A relevant fact to note is that recently the Islamic finance industry has seen the birth of FinTech startups based on Islamic principles. The digital revolution is causing a paradigm shift in the financial ecosystem, including the Islamic one, because of the emergence of new business models that challenge the traditional intermediation role played by banks. Equity crowdfunding presents itself as a great opportunity to foster the risk-sharing contracts of Mudaraba and Musharaka, and to channel direct capital into the real economy. A notable case is that of Ethis Ventures based in Singapore, a conglomeration of Islamic crowdfunding platforms specialized in different market niches. In Europe, it stands out as the first Shariah-compliant authorized FinTech Yielders, a London based real estate crowdfunding platform. These examples anticipate some of the advantages that FinTech startups can bring to the Islamic finance industry: democratisation of access to finance through an agile, simple and convenient way.

Traditionally, Islamic financial transactions have been characterized by a great complexity derived from the use of multiple contracts in a single transaction and the participation of several agents. This complexity greatly increases operational and counterparty risk, as well as administrative and legal costs. Blockchain technology could make the process of designing and executing Islamic financial transactions more efficient through the use of smart contracts. Smart contracts could automate the entire contractual process and streamline the operations of Islamic financial institutions.
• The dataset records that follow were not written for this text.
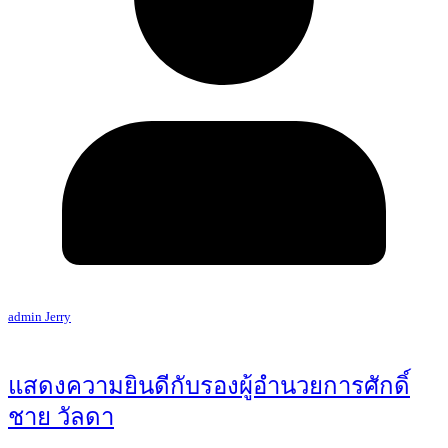
admin Jerry
แสดงความยินดีกับรองผู้อำนวยการศักดิ์
ชาย วัลดา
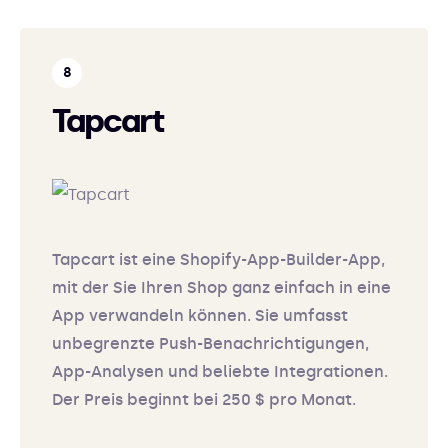
Tapcart
Tapcart ist eine Shopify-App-Builder-App,
mit der Sie Ihren Shop ganz einfach in eine
App verwandeln können. Sie umfasst
unbegrenzte Push-Benachrichtigungen,
App-Analysen und beliebte Integrationen.
Der Preis beginnt bei 250 $ pro Monat.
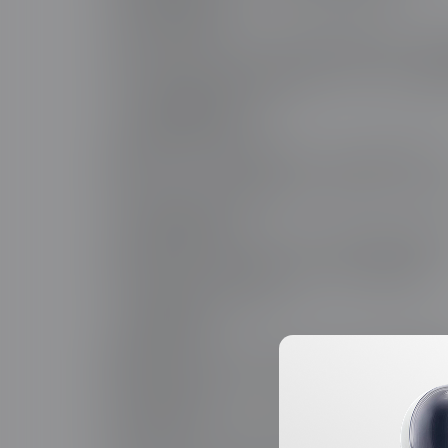
2.协议层性能突破
升级HTTP/3+QUIC协议，解决队头阻塞问题，弱网
对API接口实施GraphQL按需取数，减少70%无效
四、浏览器渲染加速方案
1.关键渲染路径优化
使用Critical CSS内联首屏样式，异步加载非关键CS
实现Resource Hints预加载（DNSPrefetch、Precon
2.GPU加速渲染技术
对动画元素启用`transform:translateZ(0)`强制GPU
通过Web Worker处理复杂计算，避免主线程阻塞
五、服务器级「核弹」优化
1.内核参数调优
调整Nginx的`worker_connections`突破C10K并发
配置Linux内核的TCP窗口缩放因子，提升高延迟
2.内存管理革命
使用jemalloc/tcmalloc替代默认内存分配器，减少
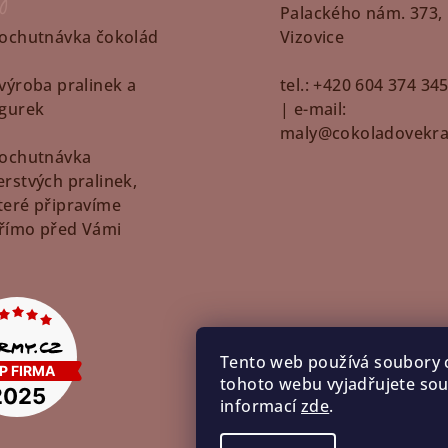
Palackého nám. 373,
 ochutnávka čokolád
Vizovice
 výroba pralinek a
tel.: +420 604 374 34
igurek
| e-mail:
maly@cokoladovekral
 ochutnávka
erstvých pralinek,
teré připravíme
římo před Vámi
Tento web používá soubory 
tohoto webu vyjadřujete souh
informací
zde
.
The use of blockchain technology would also allow exploring new possibilities in the industry such as the use of digital currencies and distributed cloud storage, while ensuring the Islamic values of trust and transparency.
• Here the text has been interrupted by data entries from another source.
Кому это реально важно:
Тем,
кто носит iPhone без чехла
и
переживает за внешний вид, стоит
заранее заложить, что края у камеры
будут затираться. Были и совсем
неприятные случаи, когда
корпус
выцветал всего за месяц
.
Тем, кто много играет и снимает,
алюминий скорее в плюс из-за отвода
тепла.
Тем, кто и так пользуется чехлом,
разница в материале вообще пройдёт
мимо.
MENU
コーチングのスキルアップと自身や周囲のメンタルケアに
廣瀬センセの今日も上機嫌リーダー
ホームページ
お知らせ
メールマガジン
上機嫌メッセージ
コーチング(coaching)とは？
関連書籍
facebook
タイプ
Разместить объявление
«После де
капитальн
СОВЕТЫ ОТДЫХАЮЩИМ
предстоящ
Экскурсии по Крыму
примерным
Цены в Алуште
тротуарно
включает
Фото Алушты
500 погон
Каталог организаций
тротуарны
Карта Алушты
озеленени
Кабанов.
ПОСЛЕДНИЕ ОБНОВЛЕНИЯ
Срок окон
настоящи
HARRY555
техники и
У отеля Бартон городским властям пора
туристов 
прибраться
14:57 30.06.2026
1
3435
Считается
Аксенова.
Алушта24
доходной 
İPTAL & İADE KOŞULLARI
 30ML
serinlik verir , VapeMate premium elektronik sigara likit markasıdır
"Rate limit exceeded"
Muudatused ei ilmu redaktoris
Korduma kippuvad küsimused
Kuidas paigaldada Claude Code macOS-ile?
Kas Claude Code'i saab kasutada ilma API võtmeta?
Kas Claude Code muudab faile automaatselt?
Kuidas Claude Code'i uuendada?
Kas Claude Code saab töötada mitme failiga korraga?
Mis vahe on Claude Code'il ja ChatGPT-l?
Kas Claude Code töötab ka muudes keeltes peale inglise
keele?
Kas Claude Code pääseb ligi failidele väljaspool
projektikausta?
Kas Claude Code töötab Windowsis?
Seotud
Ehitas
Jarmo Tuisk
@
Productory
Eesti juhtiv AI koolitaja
In conclusion, the growth of the Islamic finance industry in Europe involves adapting the nature of its products and services to the digital environment. Digital banking, blockchain technology, FinTech startups and in the near future RegTech and InsurTech offer new possibilities that could contribute to the growth and expansion of the industry. In any case, to take advantage of these opportunities adequately, the industry must overcome one of its biggest challenges: regulatory homogenization. To this end, the Islamic Development Bank (IDB) has called for the creation of a global advisory board that can offer greater uniformity to the industry. On another note, the creation of the Islamic FinTech Alliance promises “foster safety and trust by establishing, promoting, and enforcing shared standards for Islamic financial technology”. Given the speed with which changes in the digital revolution era are taking place, it will probably not take long to observe the results of this initiative.